TASK OBJECTIVE -
Where "work" occurs in a line of the entries below, copy that line.

BEGIN

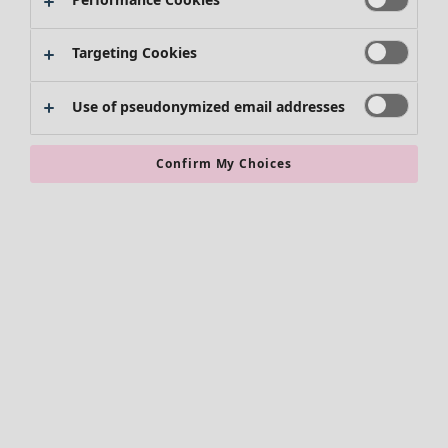
Targeting Cookies
Use of pseudonymized email addresses
Confirm My Choices
Accessories
All accessories
Scarves & shawls
Leggings
Tights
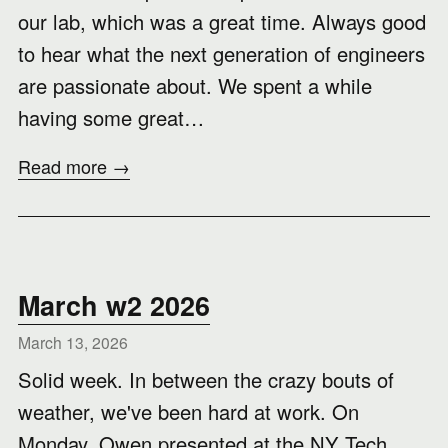
our lab, which was a great time. Always good
to hear what the next generation of engineers
are passionate about. We spent a while
having some great…
Read more →
March w2 2026
March 13, 2026
Solid week. In between the crazy bouts of
weather, we've been hard at work. On
Monday, Owen presented at the NY Tech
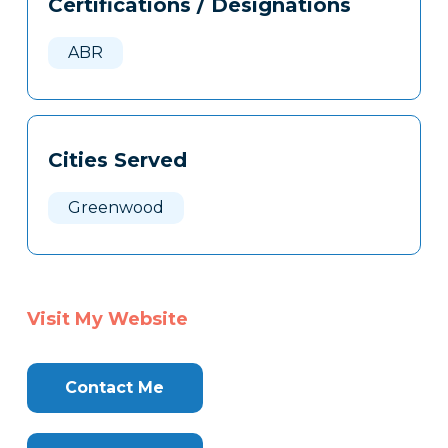
Certifications / Designations
Clone
Here
ABR
Cities Served
Greenwood
Visit My Website
Contact Me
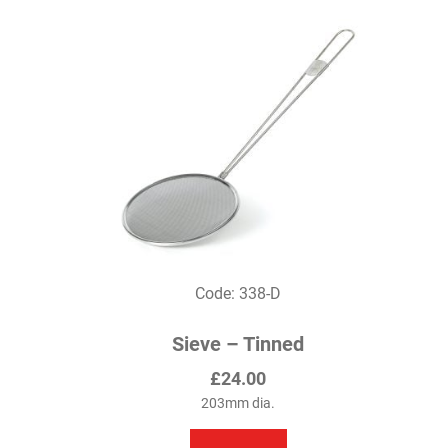
variants.
The
options
may
be
chosen
on
the
product
page
Code: 338-D
Sieve – Tinned
£
24.00
203mm dia.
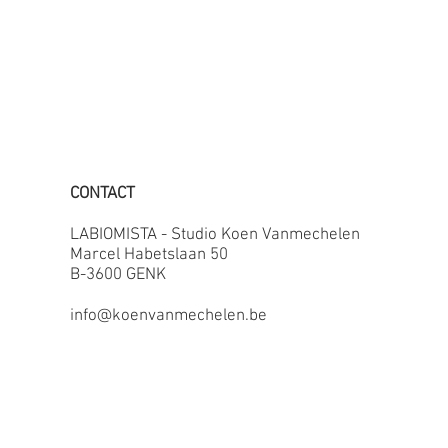
CONTACT
LABIOMISTA - Studio Koen Vanmechelen
Marcel Habetslaan 50
B-3600 GENK
info@koenvanmechelen.be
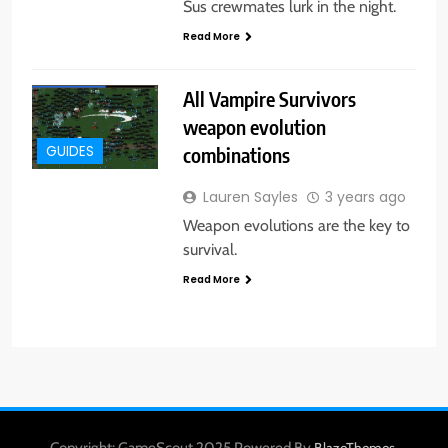
Sus crewmates lurk in the night.
Read More
All Vampire Survivors
weapon evolution
combinations
GUIDES
Lauren Sayles
3 years ago
Weapon evolutions are the key to
survival.
Read More
Copyright: GameScout 2025 Powered By
.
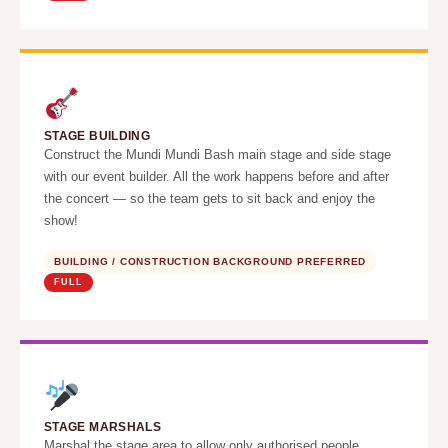
STAGE BUILDING
Construct the Mundi Mundi Bash main stage and side stage
with our event builder. All the work happens before and after
the concert — so the team gets to sit back and enjoy the
show!
BUILDING / CONSTRUCTION BACKGROUND PREFERRED
FULL
STAGE MARSHALS
Marshal the stage area to allow only authorised people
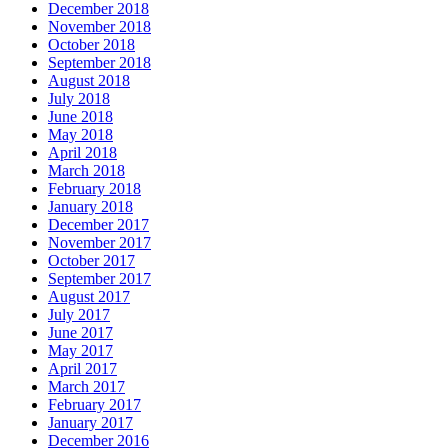
December 2018
November 2018
October 2018
September 2018
August 2018
July 2018
June 2018
May 2018
April 2018
March 2018
February 2018
January 2018
December 2017
November 2017
October 2017
September 2017
August 2017
July 2017
June 2017
May 2017
April 2017
March 2017
February 2017
January 2017
December 2016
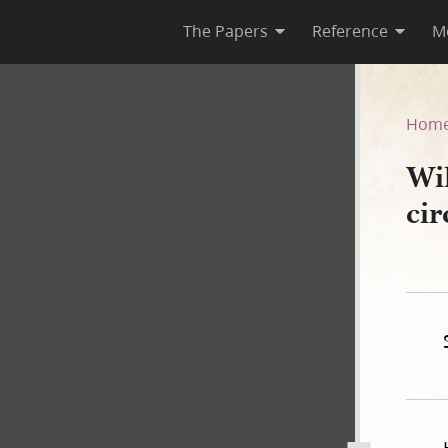
The Papers
Reference
M
t, circa 12 February 1844
Hom
Wi
ci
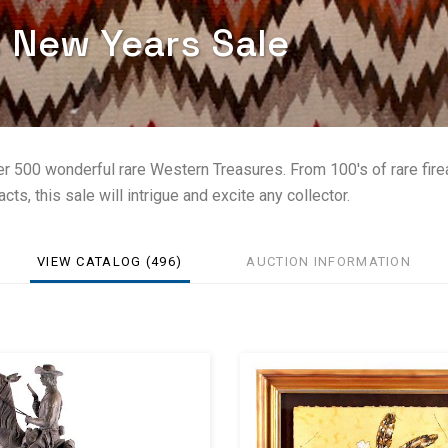
s New Years Sale
er 500 wonderful rare Western Treasures. From 100's of rare fir
cts, this sale will intrigue and excite any collector.
VIEW CATALOG (496)
AUCTION INFORMATION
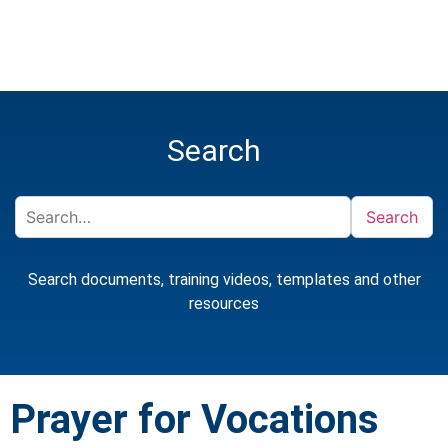
Search
Search
Search documents, training videos, templates and other
resources
Prayer for Vocations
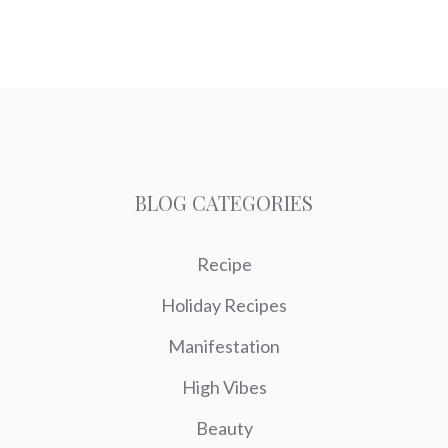
BLOG CATEGORIES
Recipe
Holiday Recipes
Manifestation
High Vibes
Beauty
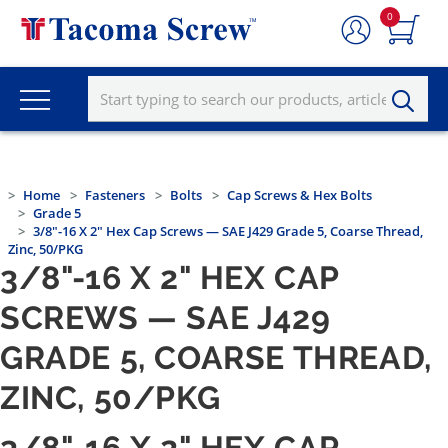
0
Home
Fasteners
Bolts
Cap Screws & Hex Bolts
Grade 5
3/8"-16 X 2" Hex Cap Screws — SAE J429 Grade 5, Coarse Thread,
Zinc, 50/PKG
3/8"-16 X 2" HEX CAP
SCREWS — SAE J429
GRADE 5, COARSE THREAD,
ZINC, 50/PKG
3/8"-16 X 2" HEX CAP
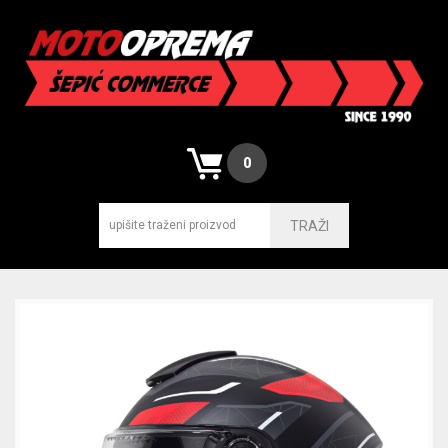
0
TRAŽI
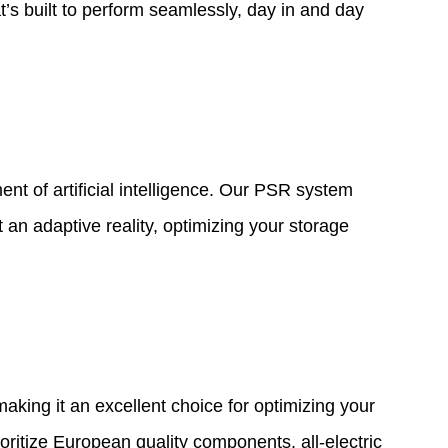
t’s built to perform seamlessly, day in and day
t of artificial intelligence. Our PSR system
 an adaptive reality, optimizing your storage
 making it an excellent choice for optimizing your
ritize European quality components, all-electric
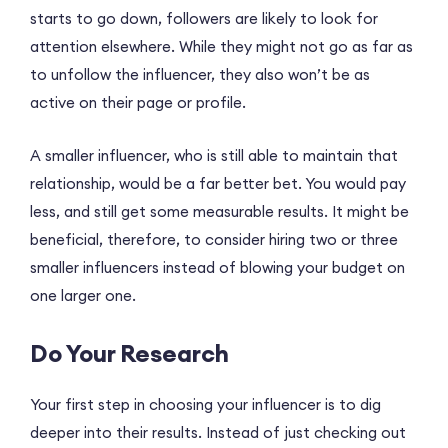
starts to go down, followers are likely to look for
attention elsewhere. While they might not go as far as
to unfollow the influencer, they also won’t be as
active on their page or profile.
A smaller influencer, who is still able to maintain that
relationship, would be a far better bet. You would pay
less, and still get some measurable results. It might be
beneficial, therefore, to consider hiring two or three
smaller influencers instead of blowing your budget on
one larger one.
Do Your Research
Your first step in choosing your influencer is to dig
deeper into their results. Instead of just checking out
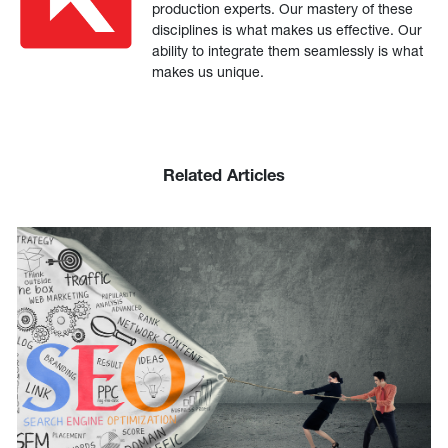
production experts. Our mastery of these
disciplines is what makes us effective. Our
ability to integrate them seamlessly is what
makes us unique.
Related Articles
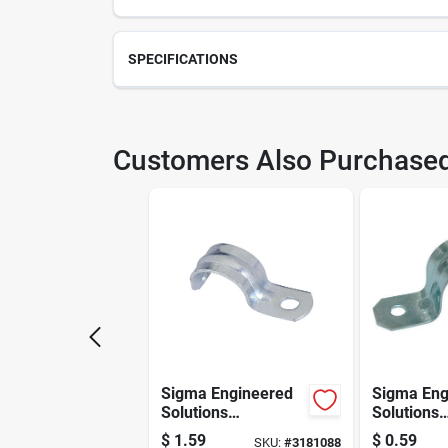
SPECIFICATIONS
SKU
213
Customers Also Purchase
Weight
30
Package Length
30.1
Model Number
WM2
Manufacturer Name
STA
Sigma Engineered
Sigma Eng
Solutions
Solutions
Proconnex 3/4 In. D
Proconnex 
$
1.59
$
0.59
SKU:
#
3181088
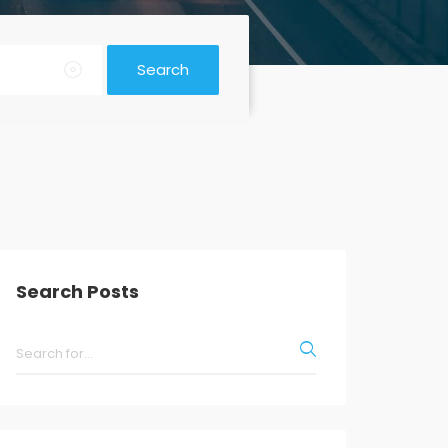
Search
Search Posts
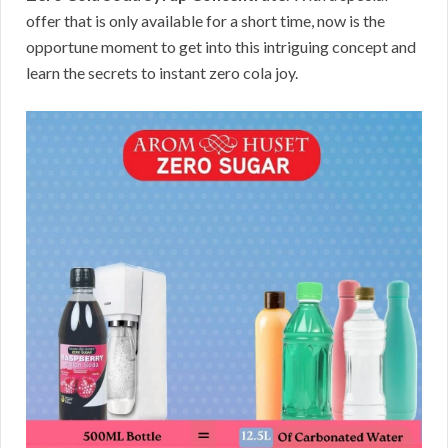
offer that is only available for a short time, now is the
opportune moment to get into this intriguing concept and
learn the secrets to instant zero cola joy.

END

ANSWER SECTION -
weather, we've been hard at work. On
with our event builder. All the work happens before and after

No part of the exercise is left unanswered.